International Atomic Energy Agency (IAEA) chief Yukiya Amano kicked off his day of meetings with Fereydoon Abbasi Davani, the official in charge of Iran’s nuclear energy programme. After the talks, Abbasi Davani’s Iranian Atomic Energy Organisation issued a statement saying that issues were raised “in a frank manner and proposals were made to remove ambiguities and to develop cooperation.” It did not elaborate.
Amano made no immediate comment. He was to hold separate discussions with Iran’s top nuclear negotiator Saeed Jalili and Foreign Minister Ali Akbar Salehi. Before leaving on the Iran trip, Amano said he aimed to build on “good progress” made last week between lower-ranking IAEA and Iranian officials in Vienna.

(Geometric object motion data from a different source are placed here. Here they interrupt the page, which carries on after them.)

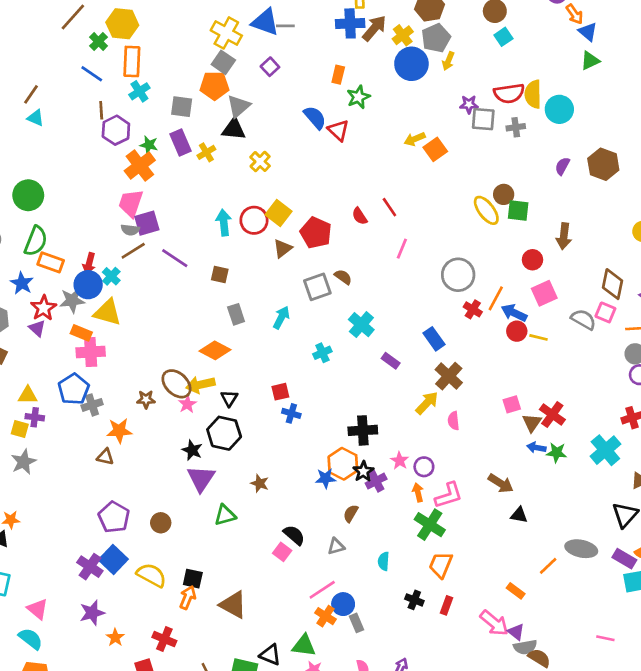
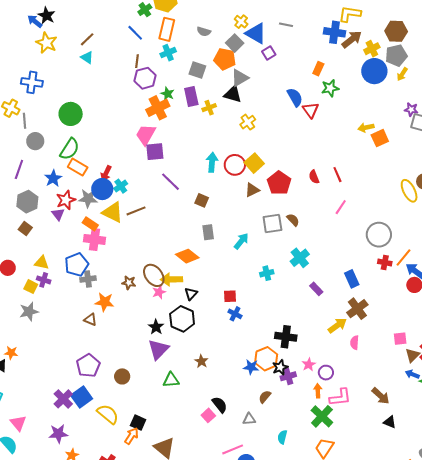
blue triangle: (265, 22) -> (256, 33), moved
yellow cross: (226, 33) -> (241, 22), size x0.6
gray semicircle: (130, 230) -> (204, 31), moved
brown line: (133, 251) -> (136, 211), moved
red cross: (473, 309) -> (385, 262), turned -32

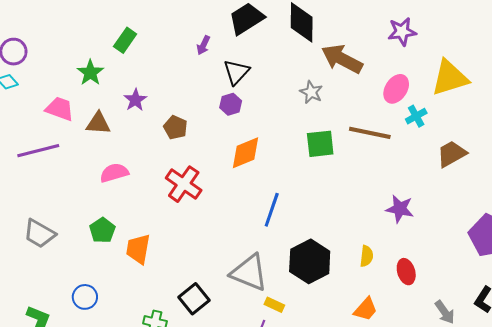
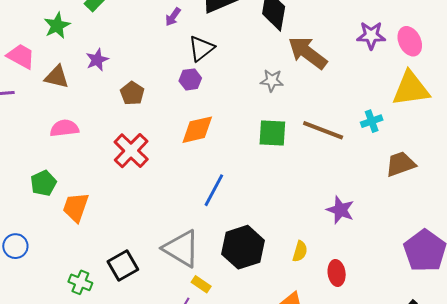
pink ellipse: (396, 89) -> (410, 41), moved, turned -68
gray star: (311, 92) -> (272, 81), turned -30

The outcome of his visit was seen as an indicator of Iran’s willingness to allay international suspicions of nuclear weapons research.
Those questions were to be raised on Wednesday in Baghdad talks between representatives of Iran and of the five veto-wielding permanent members of the UN Security Council — Britain, China, France, Russia and the United States — plus Germany, the so-called P5+1.

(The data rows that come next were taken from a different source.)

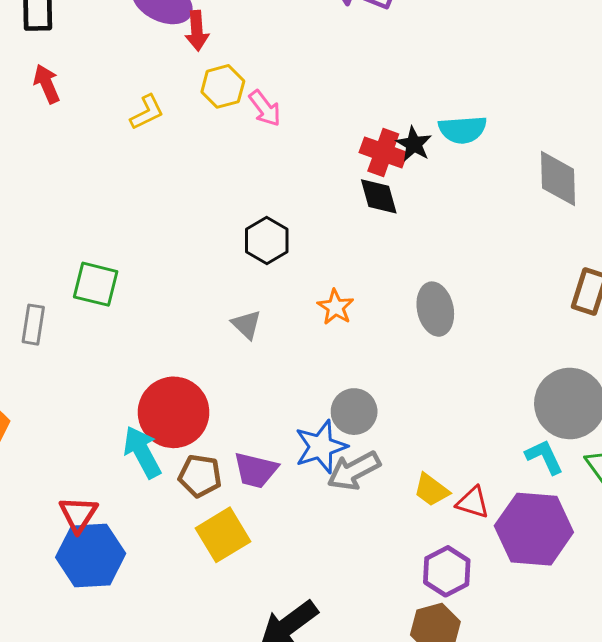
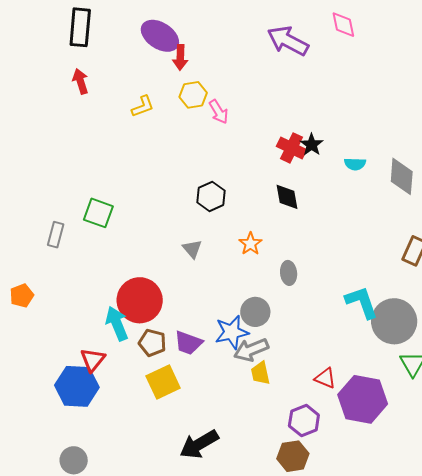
cyan semicircle: (463, 130) -> (355, 164), moved, size x0.7
black diamond: (379, 196) -> (287, 197), moved
gray ellipse: (435, 309) -> (289, 273), moved, size x0.7
cyan L-shape: (544, 457) -> (362, 302), moved, size x1.4
yellow trapezoid: (431, 490) -> (260, 373), moved, turned 35
red triangle: (78, 514) -> (93, 360), moved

The Baghdad talks are to supposed to address some of the major concerns about Iran’s nuclear activities and related sanctions imposed by the West and the UN, following an ice-breaking session in Istanbul last month that ended a 15-month hiatus.
The very fact Amano himself was in Tehran on Monday — on his first trip to Iran since taking the helm of the IAEA — raised speculation that the Islamic republic could grant the IAEA access to a key military installation, Parchin, outside Tehran, for the first time in seven years.
But Amano, while avoiding giving any details of what he was to discuss, stated on leaving Vienna that “nothing is certain.” While he was conducting the trip in a “positive” mindset, he underlined: “This visit is very short, and I’m not an inspector.”
Tehran this year rebuffed repeated requests from IAEA chief inspector Hermann Nackaerts to send a team to verify Western intelligence information suggesting Parchin could have hosted explosives testing for nuclear warheads in a special metal chamber.